Let’s Inject a little normalcy into this crazy world, shall we? We are back with May Dividends! I update my New Dividend Payouts every month and my Blogroll is crawling with Dividend sites, let’s face it, I’m a Dividend Junkie. Surely, I am far from alone. There are loads of us out here in the … Continue reading Back to Dividends in May
As I write this, the world is in the midst of the COVID-19 pandemic or Severe Acute Respiratory Syndrome (SARS-CoV-2). As a world, at the beginning of May, we crossed 300,000 deaths, and we have more ahead of us. Our hospitals have been swamped, our medics are working flat out, double shifts in many cases, schools have closed and normal life has been suspended while the world’s governments try to bring it under control. We are in the surreal position, that everyone knows that this is only a temporary respite until a vaccine is available sometime in 2021. I started trying to keep a graph, but I stopped after about 6 weeks, it was just too depressing…. If you are into the data, you’ll find the latest stats here. UK is set to be the worst place in Europe within a few weeks, I suspect.
Source – Our world in data
However, there is hope out there – there are signs that things are coming under control. In many countries, even the UK, the death rate is slowing, some are thankfully starting to ease lockdown, but there is no doubt about the world’s economy is in a bit of a mess!
So What is happening?
How is everyone taking the changes to our lifestyle? The answer is many faceted, but here are a few examples.
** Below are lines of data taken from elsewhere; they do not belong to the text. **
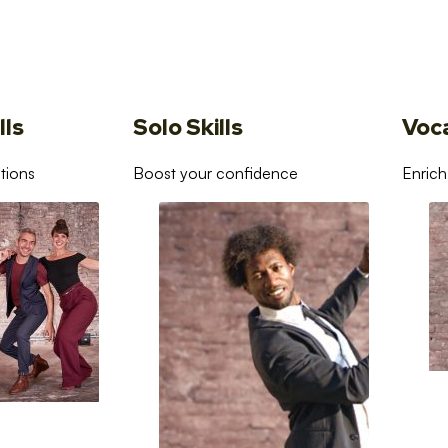
lls
Solo Skills
Voc
tions
Boost your confidence
Enrich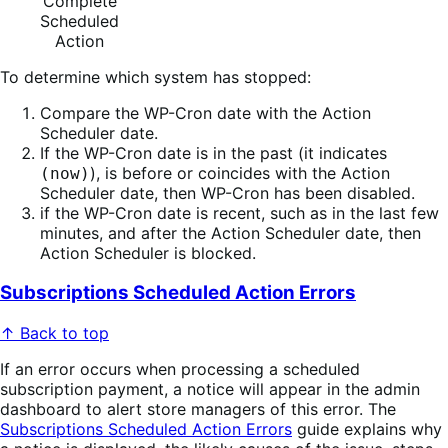
Complete
Scheduled
Action
To determine which system has stopped:
Compare the WP-Cron date with the Action
Scheduler date.
If the WP-Cron date is in the past (it indicates
), is before or coincides with the Action
(now)
Scheduler date, then WP-Cron has been disabled.
if the WP-Cron date is recent, such as in the last few
minutes, and after the Action Scheduler date, then
Action Scheduler is blocked.
Subscriptions Scheduled Action Errors
↑ Back to top
If an error occurs when processing a scheduled
subscription payment, a notice will appear in the admin
dashboard to alert store managers of this error. The
Subscriptions Scheduled Action Errors
guide explains why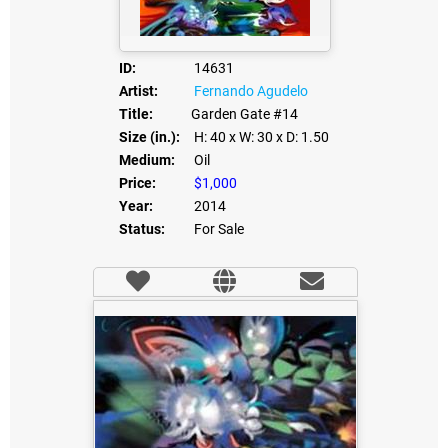
ID:
14631
Artist:
Fernando Agudelo
Title:
Garden Gate #14
Size (in.):
H: 40
x W: 30
x D: 1.50
Medium:
Oil
Price:
$1,000
Year:
2014
Status:
For Sale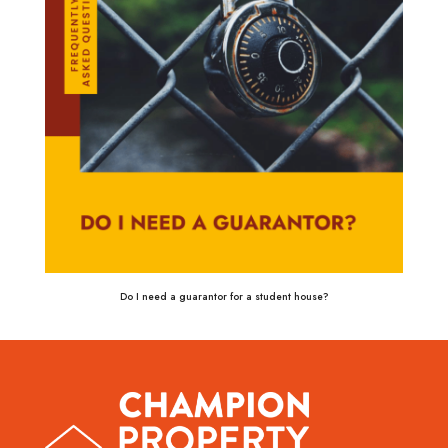
Do I need a guarantor for a student house?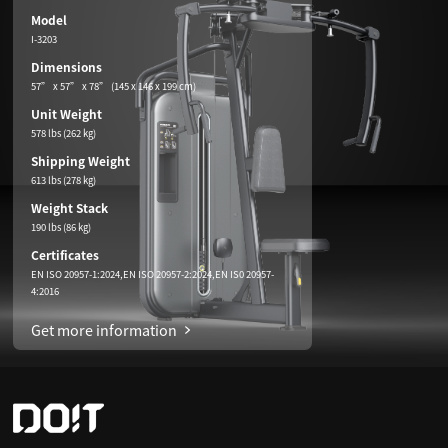
Model
I-3203
Dimensions
57” x 57” x 78” (145 x 146 x 199 cm)
Unit Weight
578 lbs (262 kg)
Shipping Weight
613 lbs (278 kg)
Weight Stack
190 lbs (86 kg)
Certificates
EN ISO 20957-1:2024,EN ISO 20957-2:2024,EN IS0 20957-
4:2016
Get more information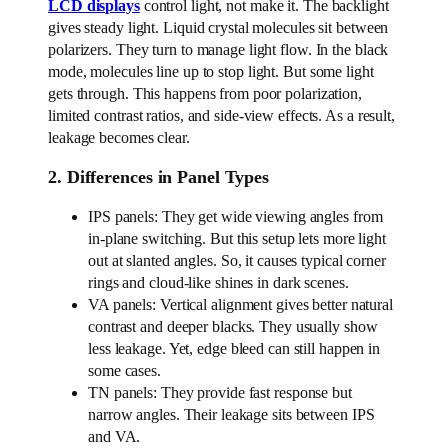
LCD displays
control light, not make it. The backlight
gives steady light. Liquid crystal molecules sit between
polarizers. They turn to manage light flow. In the black
mode, molecules line up to stop light. But some light
gets through. This happens from poor polarization,
limited contrast ratios, and side-view effects. As a result,
leakage becomes clear.
2. Differences in Panel Types
IPS panels: They get wide viewing angles from
in-plane switching. But this setup lets more light
out at slanted angles. So, it causes typical corner
rings and cloud-like shines in dark scenes.
VA panels: Vertical alignment gives better natural
contrast and deeper blacks. They usually show
less leakage. Yet, edge bleed can still happen in
some cases.
TN panels: They provide fast response but
narrow angles. Their leakage sits between IPS
and VA.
- Some are taking it very well, particularly the very elderly. A friend 91, now effectively house bound, or should I say room bound in a tiny apartment, is remarkably sanguine about it. Everyone in the complex is doing the same. No-one is letting anyone, even family, in and food deliveries are left outside their front doors… Many of these older people lived through WW2 and rationing, so they are just shrugging their shoulders and turning the TV on! Let’s face it, the very elderly are among the ones who are most exposed, but the general feedback, is we’ve had a good innings and we have to die at some stage, so I’m not going to worry about it!
- Some are behaving very badly. Here in the UK, we have experienced panic buying on everything, from toilet rolls, to pasta, soap to hand sanitiser. As some wise person pointed out – do you think the average person understands the difference between norovirus and coronavirus? Equally, while all the pasta sold out initially, all the jars of pasta sauce were still there, so what were they going to put on their pasta? People working shifts, initially couldn’t even feed themselves properly. Thankfully it has settled down.
- Some people are being really helpful. There are many stories of people who are putting notes through neighbour’s letterboxes, saying we can do your shopping for you, or if you need help, just call. Local area Facebook groups have sprung up everywhere, to support each other. Students who are off from college, have been volunteering to help with childcare, visiting elderly people, shelf stacking etc. These heartwarming stories offset the doom and gloom of the selfish panic buyers.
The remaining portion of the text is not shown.